IT Maintenance Report-Data Extraction-Monthly


IT Maintenance Report

Want to pull data from BearBuy PO that have to do with IT Maintenance for UCSF

-Don't want pure hardware or software products

-Don't want accessories

-Only Maintenance Items for hardware and software

Challenges Remaining after Data Cleansing:

1. Some data doesn't have a start/end date

2. If maintenance is included with a product, the maint. unit dollar amount might not be extractable

Benefits with this approach:

1. Running log of all PO items instead of only monthly data dumps

2. Automatically extracts start and end dates if dates are in standard format

3. Continuosly will calculate from time run how long until everything expires (given provided End date)

4. Attempt to make data as accurate as possible i.e weed out non-IT maintenance

5. Able to get data for non-FAS

6. Active/Expired labels appended to data

Different from previous approach:

1. Currently not connecting manager of data with line items as was done previously

2. Question about start and end date (seems opposite on reports)

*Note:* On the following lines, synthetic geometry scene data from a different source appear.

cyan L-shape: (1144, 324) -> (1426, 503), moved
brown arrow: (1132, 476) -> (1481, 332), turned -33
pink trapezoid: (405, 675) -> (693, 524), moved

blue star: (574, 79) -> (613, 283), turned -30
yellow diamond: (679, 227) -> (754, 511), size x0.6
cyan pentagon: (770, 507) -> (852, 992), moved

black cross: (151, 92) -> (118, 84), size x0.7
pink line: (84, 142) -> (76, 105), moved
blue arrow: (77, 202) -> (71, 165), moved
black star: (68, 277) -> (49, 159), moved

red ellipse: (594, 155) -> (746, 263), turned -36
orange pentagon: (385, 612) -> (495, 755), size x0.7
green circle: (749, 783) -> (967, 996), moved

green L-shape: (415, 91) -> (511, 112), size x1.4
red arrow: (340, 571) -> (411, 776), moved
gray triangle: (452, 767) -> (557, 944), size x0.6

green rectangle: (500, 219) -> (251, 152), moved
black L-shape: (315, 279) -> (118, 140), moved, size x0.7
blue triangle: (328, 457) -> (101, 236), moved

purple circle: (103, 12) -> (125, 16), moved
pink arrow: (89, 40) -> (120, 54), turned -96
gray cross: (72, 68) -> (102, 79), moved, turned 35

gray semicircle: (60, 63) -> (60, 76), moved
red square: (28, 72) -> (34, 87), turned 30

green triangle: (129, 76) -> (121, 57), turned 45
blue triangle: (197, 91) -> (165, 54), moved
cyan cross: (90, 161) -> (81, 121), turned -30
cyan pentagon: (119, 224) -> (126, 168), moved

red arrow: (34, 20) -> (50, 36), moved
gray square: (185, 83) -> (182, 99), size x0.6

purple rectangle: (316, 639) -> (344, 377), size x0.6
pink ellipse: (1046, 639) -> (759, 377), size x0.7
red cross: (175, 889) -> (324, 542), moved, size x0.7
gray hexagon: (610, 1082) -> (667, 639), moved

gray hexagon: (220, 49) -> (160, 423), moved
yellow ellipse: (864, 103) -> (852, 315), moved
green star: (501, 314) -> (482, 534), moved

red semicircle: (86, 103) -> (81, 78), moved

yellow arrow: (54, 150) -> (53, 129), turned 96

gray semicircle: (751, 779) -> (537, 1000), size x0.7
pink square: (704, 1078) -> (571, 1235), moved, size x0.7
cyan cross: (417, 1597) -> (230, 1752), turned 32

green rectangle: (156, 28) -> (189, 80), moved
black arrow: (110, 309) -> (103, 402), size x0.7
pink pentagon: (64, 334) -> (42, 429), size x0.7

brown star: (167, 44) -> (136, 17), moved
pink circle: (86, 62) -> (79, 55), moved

Code to Edit Monthly UCSF BearBuy PO Data Extractions

Current WIP:

a. Check for overlap in PO vs. Supplier supplied data


In [191]:
#This will be the code to extract all of the UCSF maintenance items

import pandas as pd
from pandas import *
import csv
import re

report= pd.read_csv('C:/Users/alexisperez/Documents/IT Maintenance Renewal/Code/IT Maintenance Report Updated.csv')
data= pd.read_csv('C:/Users/alexisperez/Documents/IT Maintenance Renewal/Code/Data/Aug15_Aug28.csv')
non_items=pd.read_csv('C:/Users/alexisperez/Documents/IT Maintenance Renewal/Code/Non-Items.csv')

In [192]:
##############################FILTERS DATA OUT AND CREATES START AND END DATES################################################

#Create two columns with the start and end dates from within the data
#Tried doing this after I filtered out, but it seemed to work a better when I did this first 
data['End Date'] = ''
data['Start Date']=''

#Getting all #/#/# - #/#/# format dates
pattern=re.compile('(?s)(\d{1,2}\/\d{1,2}\/\d{2,4}).*?(\d{1,2}\/\d{1,2}\/\d{2,4}).*')

first_list = []
second_list = []
for x in data['Product Description']:
  m = re.search(pattern,x)
  if m is None:
          first_list.append('')
          second_list.append('')
  else:
      first_list.append(m.group(1))
      second_list.append(m.group(2))
    
    
data['Start Date'] = Series(first_list)
data['End Date'] = Series(second_list)


#Filter out non IT suppliers
non_items['Words']=non_items['Words'].fillna('blank').astype('str')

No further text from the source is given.